Ice nucleation protein (INP) is a secretory outer membrane protein from Pseudomomas syringae, P.flurorescens and several other Gram-negative bacteria. INP can anchor one or more "passenger proteins" to the outer membrane of bacteria. The fixation of exogenous proteins on the bacteria surface through INPNC can not only greatly improve the efficiency of enzymatic reaction, but also avoid the degradation of exogenous proteins by intracellular enzymes of host cells[1].

Besides, we added a segment of linker between INPNC and GFP to ensure that two adjacent domains do not sterically interfere with one another.

Quantitative detection of fluorescence

First, we cultured the bacteria overnight and adjusted them to the same OD600. We ultrasonic broken, centrifuged and respectively resuspend precipitation to measure the distribution of GFP in E.coli DH5α carrying BBa_J364000 and E.coli DH5α carrying BBa_K3034007.

Fig.1. The relative fluorescence intensity of E.coli DH5α carrying BBa_J364000 and E.coli DH5α carrying BBa_K3034007. The relative fluorescence intensity= Fluorescence of precipitation/ (Fluorescence of supernatant+ Fluorescence of precipitation)×100%.
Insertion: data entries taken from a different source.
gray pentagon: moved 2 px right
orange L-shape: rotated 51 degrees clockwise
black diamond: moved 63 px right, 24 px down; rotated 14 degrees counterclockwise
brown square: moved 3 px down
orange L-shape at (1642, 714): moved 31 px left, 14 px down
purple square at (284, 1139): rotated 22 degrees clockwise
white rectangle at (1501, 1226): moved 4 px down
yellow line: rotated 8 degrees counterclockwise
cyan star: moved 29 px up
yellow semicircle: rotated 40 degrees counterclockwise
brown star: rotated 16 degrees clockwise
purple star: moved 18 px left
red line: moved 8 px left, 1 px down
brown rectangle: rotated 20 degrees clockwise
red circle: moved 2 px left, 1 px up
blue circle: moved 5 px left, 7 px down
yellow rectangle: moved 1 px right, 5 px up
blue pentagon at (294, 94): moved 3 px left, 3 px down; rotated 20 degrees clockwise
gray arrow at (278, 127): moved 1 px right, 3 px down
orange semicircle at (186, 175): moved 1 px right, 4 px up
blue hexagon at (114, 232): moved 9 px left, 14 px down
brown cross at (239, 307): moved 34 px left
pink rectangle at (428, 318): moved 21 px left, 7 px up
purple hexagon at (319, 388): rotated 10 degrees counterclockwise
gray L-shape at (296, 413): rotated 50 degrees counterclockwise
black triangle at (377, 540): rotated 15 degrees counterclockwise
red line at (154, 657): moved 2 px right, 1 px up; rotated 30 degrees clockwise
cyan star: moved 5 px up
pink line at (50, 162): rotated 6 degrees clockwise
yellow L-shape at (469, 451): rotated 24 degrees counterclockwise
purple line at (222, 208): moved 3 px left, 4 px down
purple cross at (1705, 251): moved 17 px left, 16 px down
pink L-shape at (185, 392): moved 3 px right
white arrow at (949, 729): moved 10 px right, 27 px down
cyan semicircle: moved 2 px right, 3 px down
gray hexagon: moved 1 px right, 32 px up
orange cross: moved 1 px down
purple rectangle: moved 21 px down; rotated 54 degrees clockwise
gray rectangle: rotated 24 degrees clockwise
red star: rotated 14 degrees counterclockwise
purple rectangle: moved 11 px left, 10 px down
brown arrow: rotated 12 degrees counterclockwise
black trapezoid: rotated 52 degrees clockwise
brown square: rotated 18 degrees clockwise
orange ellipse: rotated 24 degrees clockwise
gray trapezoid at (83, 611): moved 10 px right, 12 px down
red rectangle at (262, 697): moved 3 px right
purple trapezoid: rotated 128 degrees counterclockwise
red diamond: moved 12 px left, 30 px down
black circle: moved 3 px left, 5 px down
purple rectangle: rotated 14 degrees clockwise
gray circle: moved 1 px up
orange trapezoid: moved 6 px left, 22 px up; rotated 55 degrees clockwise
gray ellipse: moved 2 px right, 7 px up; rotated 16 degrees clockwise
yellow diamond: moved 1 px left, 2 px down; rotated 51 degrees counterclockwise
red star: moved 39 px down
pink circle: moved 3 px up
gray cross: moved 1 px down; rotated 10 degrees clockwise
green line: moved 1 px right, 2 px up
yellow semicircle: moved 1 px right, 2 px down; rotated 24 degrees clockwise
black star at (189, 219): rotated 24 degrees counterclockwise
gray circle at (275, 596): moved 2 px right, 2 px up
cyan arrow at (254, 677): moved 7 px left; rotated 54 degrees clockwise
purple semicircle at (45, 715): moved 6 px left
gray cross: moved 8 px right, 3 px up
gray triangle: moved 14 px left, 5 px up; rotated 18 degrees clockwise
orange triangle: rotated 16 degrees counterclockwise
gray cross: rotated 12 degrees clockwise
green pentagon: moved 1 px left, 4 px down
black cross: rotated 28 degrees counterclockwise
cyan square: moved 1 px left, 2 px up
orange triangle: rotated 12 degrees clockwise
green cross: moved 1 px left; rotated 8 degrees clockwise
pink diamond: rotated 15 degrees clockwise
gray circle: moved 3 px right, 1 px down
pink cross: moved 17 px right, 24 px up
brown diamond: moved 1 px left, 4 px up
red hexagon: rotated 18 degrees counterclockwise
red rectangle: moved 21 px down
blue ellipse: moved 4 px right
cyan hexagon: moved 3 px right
The results showed that both precipitation and supernatant contained relatively strong GFP. Moreover, the distribution of GFP in E.coli DH5α carrying BBa_K3034007 was not significantly different from that in E.coli DH5α carrying BBa_J364000. This was not in line with our expectation, after analysis, it may be caused by incomplete ultrasonic broken of bacteria.

Since the E.coli DH5α carrying BBa_K3034007 expressed GFP, this indirectly indicated that INPNC was successfully expressed. However, the content of GFP in the E.coli DH5α precipitate (cell membrane) carrying BBa_K3034007 was not significantly higher than the E.coli DH5α carrying BBa_J364000. We hypothesized that INPNC was expressed but the efficiency was not so high.

Microscopic observation

Next, we used fluorescence microscopy to see if the INPNC worked. E.coli DH5α carrying BBa_J364000 (GFP) was rod-shaped and the fluorescence was equably distributed in E.coli (Fig. 2a). The fluorescence of E.coli DH5α carrying BBa_K3034007 (INPNC+GFP) was observed to be dotted and dispersed on the surface of E.coli (Fig. 2b,2c). The results proved that GFP has apparently been anchored to the surface of the E.coli and INPNC was working.

In addition, we also noticed that E.coli DH5α carrying BBa_K3034007 (INPNC+GFP) had fluorescence aggregation on one side of the E.coli surface (Fig. 2c). The result is consistant with fact that we found in the literature[2] that the INPNC forms aggregates in the cell membrane.

Fig.2. The fluorescence microscopy of E.coli DH5α carrying BBa_J364000(a) and E.coli DH5α carrying BBa_K3034007 (b、c).


Conclusion

By fusing GFP with INPNC, we can implement the following improvements:

  1. We upgraded this part into a surface display and report system, which can anchor GFP to the surface of E.coli and realize the function enhancement of the original part.
  2. While GFP is used to report the expression of other enzymes, the system can also anchor other enzymes together with GFP to the bacterial surface to realize the surface display of certain enzymes and enhance the enzyme activity.

References

[1] Li mingya, & Lin chenshui. (2016). Ice crystal nuclear protein and its application in bacterial surface display technology. Amino acids and biological resources, 38(2), 7-11.

[2] Qiu, Y., Hudait, A., & Molinero, V. (2019). How Size and Aggregation of Ice-Binding Proteins Control Their Ice Nucleation Efficiency. Journal of the American Chemical Society, 141(18), 7439-7452.